Despite the conditional Gaussianity, the coupled system in Eq. 3 remains highly nonlinear and is able to capture many non-Gaussian features as observed in nature (10). One of the desirable features of Eq. 3 is that the conditional distribution in Eq. 4 has the following closed analytical form (25):

d {\bar{𝐮}}_{𝐈𝐈} (t) = [𝐚_{0} (t, 𝐮_{𝐈}) + 𝐚_{1} (t, 𝐮_{𝐈}) {\bar{𝐮}}_{𝐈𝐈}] d t + (𝐑_{𝐈𝐈} 𝐀_{1}^{*} (t, 𝐮_{𝐈})) \times {(𝚺_{𝐈} 𝚺_{𝐈}^{*})}^{- 1} (t, 𝐮_{𝐈}) [d 𝐮_{𝐈} - (𝐀_{0} (t, 𝐮_{𝐈}) + 𝐀_{1} (t, 𝐮_{𝐈}) {\bar{𝐮}}_{𝐈𝐈}) d t],

[5a]

d 𝐑_{𝐈𝐈} (t) = {𝐚_{1} (t, 𝐮_{𝐈}) 𝐑_{𝐈𝐈} + 𝐑_{𝐈𝐈} 𝐚_{1}^{*} (t, 𝐮_{𝐈}) + (𝚺_{𝐈𝐈} 𝚺_{𝐈𝐈}^{*}) (t, 𝐮_{𝐈}) - 𝐑_{𝐈𝐈} 𝐀_{1}^{*} (t, 𝐮_{𝐈}) {(𝚺_{𝐈} 𝚺_{𝐈}^{*})}^{- 1} (t, 𝐮_{𝐈}) {(𝐑_{𝐈𝐈} 𝐀_{1}^{*} (t, 𝐮_{𝐈}))}^{*}} d t .

[5b]

Basic Algorithms.

Here, we summarize the basic efficient statistically accurate algorithms developed in ref. 9. First, we generate $L$ independent trajectories of the variables $𝐮_{𝐈}$ , namely $𝐮_{𝐈}^{1} (s \leq t), \dots, 𝐮_{𝐈}^{L} (s \leq t)$ . Then, different strategies are used to deal with $𝐮_{𝐈}$ and $𝐮_{𝐈𝐈}$ . The PDF of $𝐮_{𝐈𝐈}$ is estimated via a parametric method that exploits the closed form of the conditional Gaussian statistics in Eq. 5,

p (𝐮_{𝐈𝐈} (t)) = lim_{L \to \infty} \frac{1}{L} \sum_{i = 1}^{L} p (𝐮_{𝐈𝐈} (t) | 𝐮_{𝐈}^{i} (s \leq t)) .

[6]

Note that the limit $L \to \infty$ in Eq. 6 (as well as Eqs. 7 and 8 below) is taken to illustrate the statistical intuition, while the estimator is the nonasymptotic version.

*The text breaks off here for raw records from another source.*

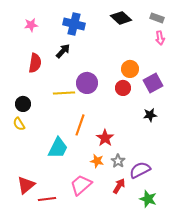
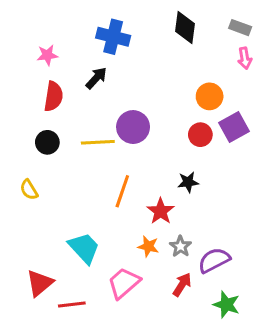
black diamond: (121, 18) -> (185, 28), turned 55
pink star: (31, 25) -> (47, 55), moved
orange circle: (130, 69) -> (210, 96), moved
red circle: (123, 88) -> (200, 135), moved
black circle: (23, 104) -> (47, 142), moved
black star: (150, 115) -> (188, 182), moved
cyan trapezoid: (58, 148) -> (84, 248), moved, turned -70

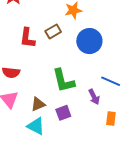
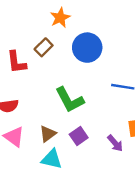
purple arrow: (94, 97) -> (115, 143), moved

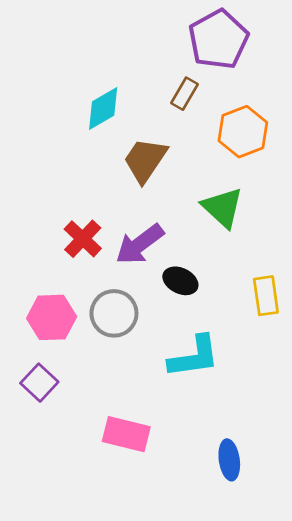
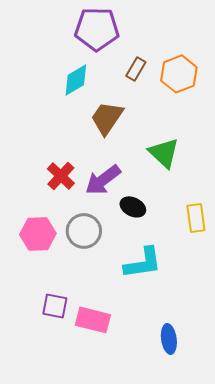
purple pentagon: (218, 39) -> (97, 29), moved, turned 30
orange hexagon: (243, 132) -> (179, 74), moved
purple square: (39, 383) -> (55, 306), moved, turned -32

On the other hand, a Gaussian kernel density estimation method is used for solving the PDF of the observed variables $𝐮_{𝐈}$ ,

p (𝐮_{𝐈} (t)) = lim_{L \to \infty} \frac{1}{L} \sum_{i = 1}^{L} K_{𝐇} (𝐮_{𝐈} (t) - 𝐮_{𝐈}^{i} (t)),

[7]

where $K_{𝐇} (\cdot)$ is a Gaussian kernel centered at each sample point $𝐮_{𝐈}^{i} (t)$ with covariance given by the bandwidth matrix $𝐇 (t)$ . The kernel density estimation algorithm here involves a “solve-the-equation plug-in” approach for optimizing the bandwidth (26) that works for any non-Gaussian PDFs. Finally, combining Eqs. 6 and 7, a hybrid method is applied to solve the joint PDF of $𝐮_{𝐈}$ and $𝐮_{𝐈𝐈}$ through a Gaussian mixture,

p (𝐮_{𝐈} (t), 𝐮_{𝐈𝐈} (t)) = lim_{L \to \infty} \frac{1}{L} \sum_{i = 1}^{L} (K_{𝐇} (𝐮_{𝐈} (t) - 𝐮_{𝐈}^{i} (t)) \cdot p (𝐮_{𝐈𝐈} (t) | 𝐮_{𝐈}^{i} (s \leq t))) .

[8]

Practically, $L \sim O (100)$ is sufficient for the hybrid method to solve the joint PDF with $N_{𝐈} \leq 3$ and $N_{𝐈𝐈} \sim 10$ . Since $L$ is small, the trajectories $𝐮_{𝐈}^{1} (s \leq t), \dots, 𝐮_{𝐈}^{L} (s \leq t)$ can be obtained by running a Monte Carlo simulation for the coupled system [3], which is computationally affordable. In addition, the closed form of the $L$ conditional distributions in Eq. 6 can be solved in a parallel way due to their independence (9), which further reduces the computational cost.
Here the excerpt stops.